Not surprisingly, the AFT calls for teachers to have a say in which technologies are used in schools and how. There are also some interesting statements about how students should demonstrate mastery. Both issues are probably important ones to watch for union-related concerns over AI use. Here is an example statement on assessment, which seemed sort of odd to me, as technology already exists that allows students to find answers:
With the existence of technology that gives students the ability to quickly search for and find answers to questions, educators must use different methods to demonstrate mastery, including project-based work, essays, speaking/interviews, discussion and art.
The ILO Group released these terrific resources to help state education agencies (SEAs) implement AI.
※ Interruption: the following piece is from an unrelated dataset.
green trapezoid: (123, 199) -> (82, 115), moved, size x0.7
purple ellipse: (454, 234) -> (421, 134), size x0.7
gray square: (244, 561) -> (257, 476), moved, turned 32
And here is a really good resource for policymakers (or realistically: their staffers) who are going to be regulating AI. It’s got everything regulators need to know (this week, anyway)!
Cool Edutools
This is an interesting post about FoondaMate, an AI-powered study aid built with Meta Llama, providing personalized assistance to millions of middle and high school students in emerging markets via WhatsApp and Messenger.
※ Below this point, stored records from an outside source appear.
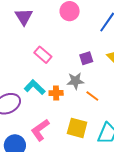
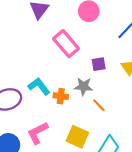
pink rectangle: (43, 55) -> (66, 44), moved, size x1.4

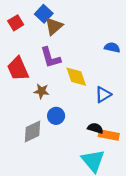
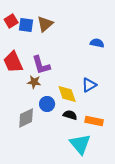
blue square: (44, 14) -> (26, 25), moved, turned -35
purple L-shape: (50, 58) -> (41, 65), moved
yellow diamond: (76, 77) -> (67, 94), moved
black semicircle: (95, 128) -> (70, 115), moved

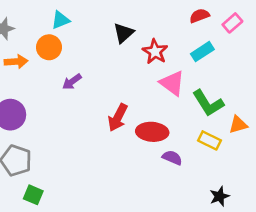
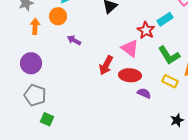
red star: (155, 52) -> (146, 30), moved
orange arrow: (16, 62) -> (35, 26), turned -84
purple arrow: (72, 82) -> (74, 40), turned 64
pink triangle: (172, 83) -> (130, 48), moved

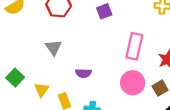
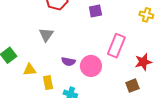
pink circle: (133, 83) -> (91, 66), moved
yellow triangle: (41, 90) -> (30, 70), turned 40

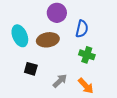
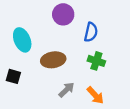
brown ellipse: (48, 40) -> (53, 60), moved
black square: (31, 69) -> (13, 76), moved

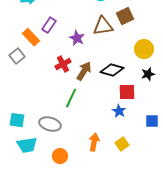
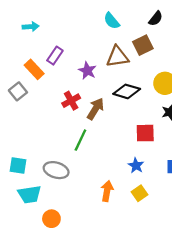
black diamond: (112, 70) -> (127, 91), moved
blue star: (119, 111) -> (136, 165), moved
orange circle: (60, 156) -> (51, 219), moved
The founders trained the bot to rephrase content for different English comprehension levels, include local language and slang, and add appropriate emojis, informed by data on how teenagers in emerging markets chat, learn, and engage. The post suggests that this tool might allow kids who don’t get enough personal attention in large classes to better prepare for classes and for college. I like to look to emerging markets in education to consider what innovations might help U.S. kids.
Cool Stuff Happening in Districts
In our last edition, I did an all-call for school districts that are using AI to analyze data or to take on other critical central office functions. I got a response! It turns out that folks in the Peninsula School District, just across Puget Sound from my home base, have been investigating how to put AI to use for several years. They’ve shared their AI policy with other school districts across the U.S. and are using AI with multilingual learners and students with learning differences. Great to see a school district being so thoughtful about AI. We’re building a database of “first adopter” school systems, so do drop us a line if you know about others!
Time Savers
I am in the midst of finalizing our annual State of the American Student report. Apparently, the state of the student is complicated because the report was getting to be more than 40 pages. I asked GPT-4o to suggest a more streamlined version appropriate for a policymaker audience. It did a beautiful (amazing, really) edit and cut the content by at least half, reminding me that policy people need information distilled as concisely as possible. I knew this, of course, but this saved me days of my (and my editor’s) time using ChatGPT. We’d love to know: have you used ChatGPT or other chatbots to save yourself time at work?
That’s all for now. We’ll be back soon on a (more or less) biweekly basis.
-R
This is super helpful and informative -- thank you! Question for you: Have you come across any people/organizations developing AI tools to help design project-based learning units? If AI is good at lesson design, I would think it would be really good at designing units that align to standards and are multi-lesson projects.